─── Raw data

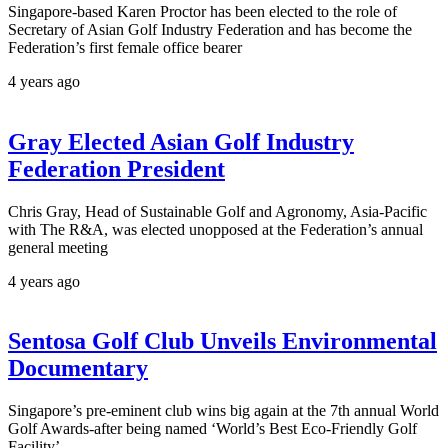
Singapore-based Karen Proctor has been elected to the role of
Secretary of Asian Golf Industry Federation and has become the
Federation’s first female office bearer
4 years ago
Gray Elected Asian Golf Industry
Federation President
Chris Gray, Head of Sustainable Golf and Agronomy, Asia-Pacific
with The R&A, was elected unopposed at the Federation’s annual
general meeting
4 years ago
Sentosa Golf Club Unveils Environmental
Documentary
Singapore’s pre-eminent club wins big again at the 7th annual World
Golf Awards-after being named ‘World’s Best Eco-Friendly Golf
Facility’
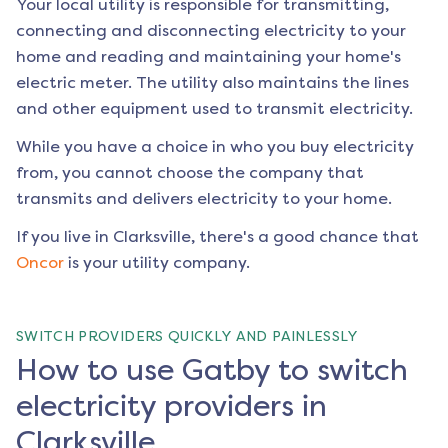
Your local utility is responsible for transmitting,
connecting and disconnecting electricity to your
home and reading and maintaining your home's
electric meter. The utility also maintains the lines
and other equipment used to transmit electricity.
While you have a choice in who you buy electricity
from, you cannot choose the company that
transmits and delivers electricity to your home.
If you live in
Clarksville
, there's a good chance that
Oncor
is your utility company.
SWITCH PROVIDERS QUICKLY AND PAINLESSLY
How to use Gatby to switch
electricity providers in
Clarksville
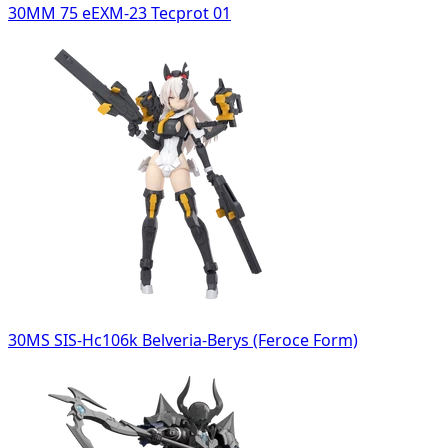
30MM 75 eEXM-23 Tecprot 01
30MS SIS-Hc106k Belveria-Berys (Feroce Form)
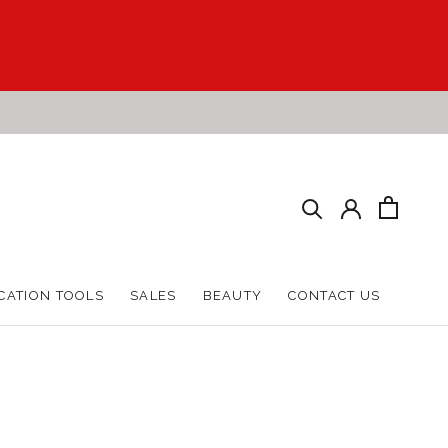
CATION TOOLS
SALES
BEAUTY
CONTACT US
CATION TOOLS
SALES
BEAUTY
CONTACT US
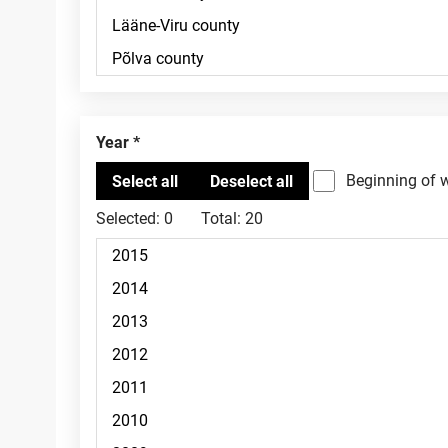
Year
Beginning of 
Selected:
0
Total:
20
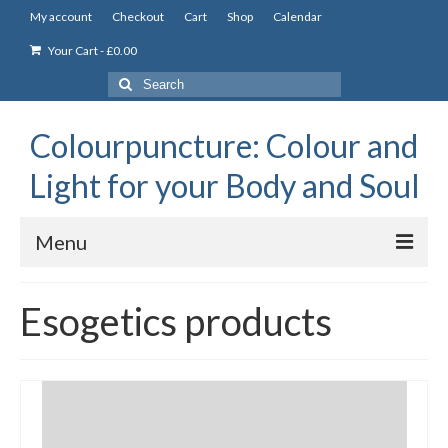
My account
Checkout
Cart
Shop
Calendar
Your Cart
-
£
0.00
Search
for:
Colourpuncture: Colour and
Light for your Body and Soul
Menu
the Academy
Esogetics products
Constitutional Iridology
Professional Colourpuncture training course
Part 1: Introduction to Colourpuncture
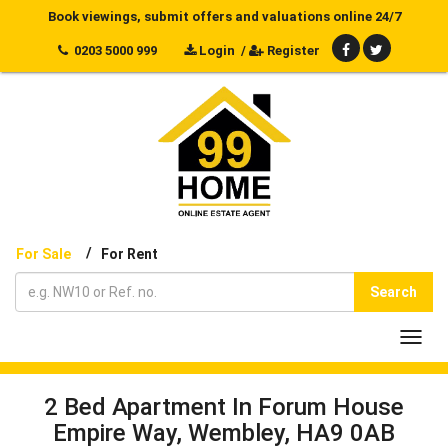
Book viewings, submit offers and valuations online 24/7
0203 5000 999
Login
/
Register
/
For Sale
For Rent
Search
Toggl
navig
2 Bed Apartment In Forum House
Empire Way, Wembley, HA9 0AB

──────

### [What is expected]
Out of the records, collect only those lines that contain the string "World".

### [Exercise answer]
Singapore’s pre-eminent club wins big again at the 7th annual World
Golf Awards-after being named ‘World’s Best Eco-Friendly Golf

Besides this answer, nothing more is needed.